(Data extracted from a collection)
+ + + + + + +

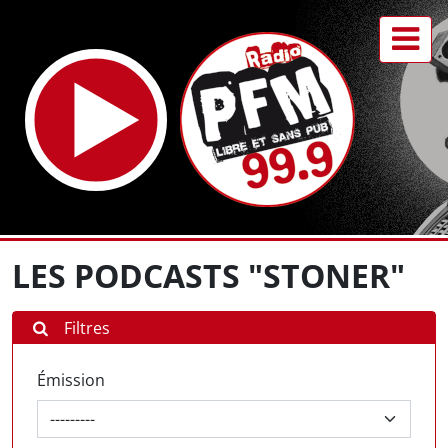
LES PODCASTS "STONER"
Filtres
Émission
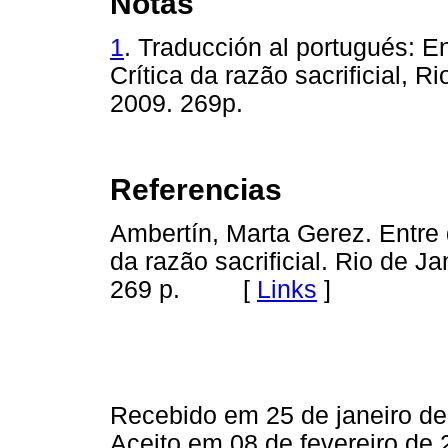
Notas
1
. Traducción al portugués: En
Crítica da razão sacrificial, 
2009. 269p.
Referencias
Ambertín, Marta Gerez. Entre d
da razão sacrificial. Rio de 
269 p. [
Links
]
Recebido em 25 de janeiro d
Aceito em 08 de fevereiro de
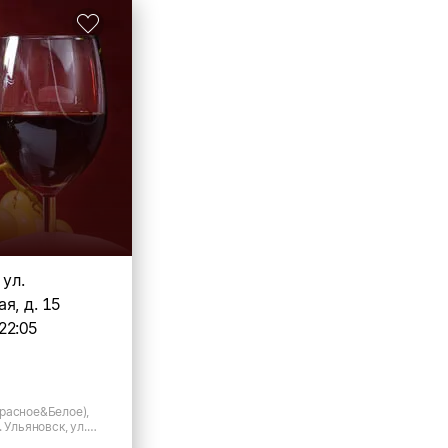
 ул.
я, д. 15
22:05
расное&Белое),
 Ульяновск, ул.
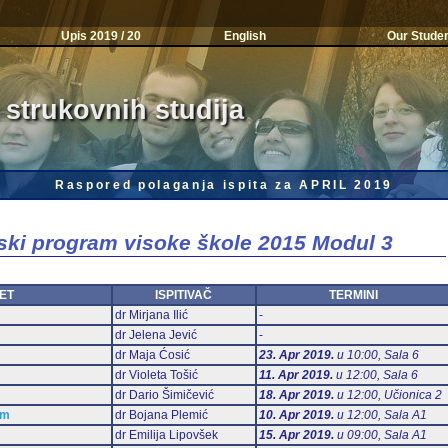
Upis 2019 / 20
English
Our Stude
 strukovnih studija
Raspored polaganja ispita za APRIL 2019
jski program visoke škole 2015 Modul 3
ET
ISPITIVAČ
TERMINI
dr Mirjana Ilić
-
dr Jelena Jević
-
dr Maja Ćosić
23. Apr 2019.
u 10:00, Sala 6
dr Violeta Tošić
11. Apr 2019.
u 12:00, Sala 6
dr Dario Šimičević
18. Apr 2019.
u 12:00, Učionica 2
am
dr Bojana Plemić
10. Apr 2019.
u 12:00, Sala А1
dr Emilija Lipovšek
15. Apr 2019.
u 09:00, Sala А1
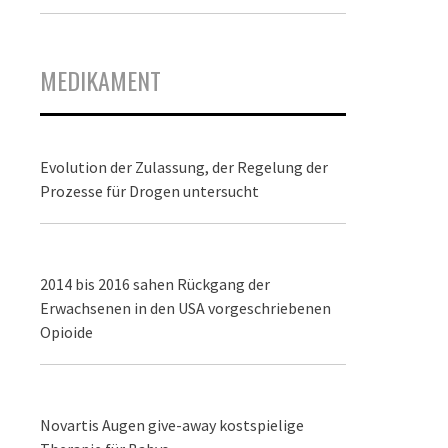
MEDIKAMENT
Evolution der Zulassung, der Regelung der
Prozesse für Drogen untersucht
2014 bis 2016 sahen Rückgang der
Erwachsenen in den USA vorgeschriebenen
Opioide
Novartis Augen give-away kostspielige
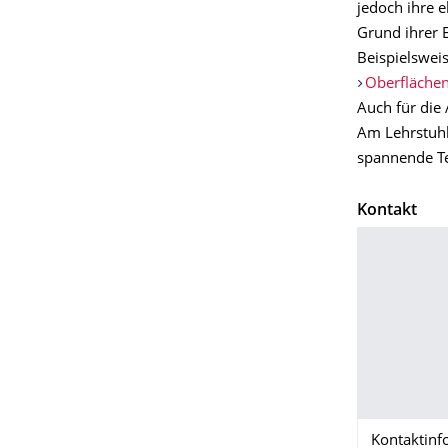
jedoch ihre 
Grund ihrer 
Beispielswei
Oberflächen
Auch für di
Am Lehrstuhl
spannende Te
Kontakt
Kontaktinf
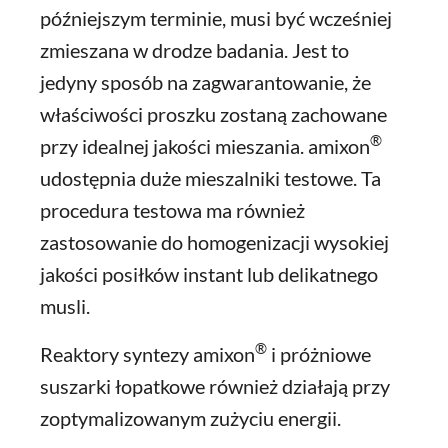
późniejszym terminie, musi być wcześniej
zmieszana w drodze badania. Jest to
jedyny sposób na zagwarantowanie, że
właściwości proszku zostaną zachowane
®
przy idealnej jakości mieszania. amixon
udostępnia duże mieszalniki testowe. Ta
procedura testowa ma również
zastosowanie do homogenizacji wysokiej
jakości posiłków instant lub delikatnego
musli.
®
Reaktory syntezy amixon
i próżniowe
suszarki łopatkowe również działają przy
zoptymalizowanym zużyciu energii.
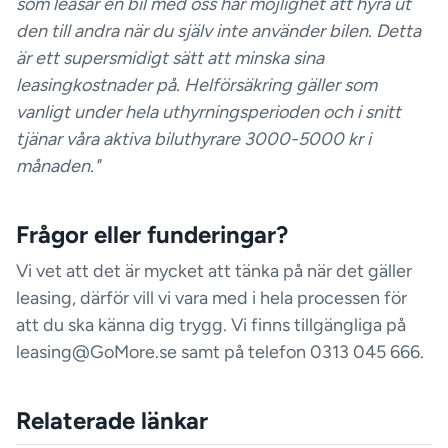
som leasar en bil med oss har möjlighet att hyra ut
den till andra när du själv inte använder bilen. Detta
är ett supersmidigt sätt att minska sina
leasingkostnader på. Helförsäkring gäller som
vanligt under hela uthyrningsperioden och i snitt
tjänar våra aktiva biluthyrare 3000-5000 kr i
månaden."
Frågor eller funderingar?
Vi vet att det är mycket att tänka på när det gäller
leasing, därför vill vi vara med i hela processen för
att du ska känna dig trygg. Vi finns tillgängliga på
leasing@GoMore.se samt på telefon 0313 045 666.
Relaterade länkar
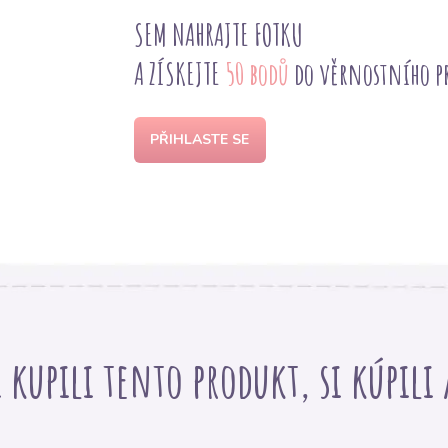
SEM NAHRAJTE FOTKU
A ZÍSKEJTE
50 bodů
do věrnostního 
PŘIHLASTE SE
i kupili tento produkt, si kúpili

+ + + + + + +

TRY IT>
The data above holds the lines to copy: start at the one with "zmieszana w drodze badania. Jest to", stop at the one with "den till andra", include both, copy them exactly without pictures, and copy nothing else.

EXERCISE ANSWER>
zmieszana w drodze badania. Jest to
jedyny sposób na zagwarantowanie, że
właściwości proszku zostaną zachowane
®
przy idealnej jakości mieszania. amixon
udostępnia duże mieszalniki testowe. Ta
procedura testowa ma również
zastosowanie do homogenizacji wysokiej
jakości posiłków instant lub delikatnego
musli.
®
Reaktory syntezy amixon
i próżniowe
suszarki łopatkowe również działają przy
zoptymalizowanym zużyciu energii.
som leasar en bil med oss har möjlighet att hyra ut
den till andra när du själv inte använder bilen. Detta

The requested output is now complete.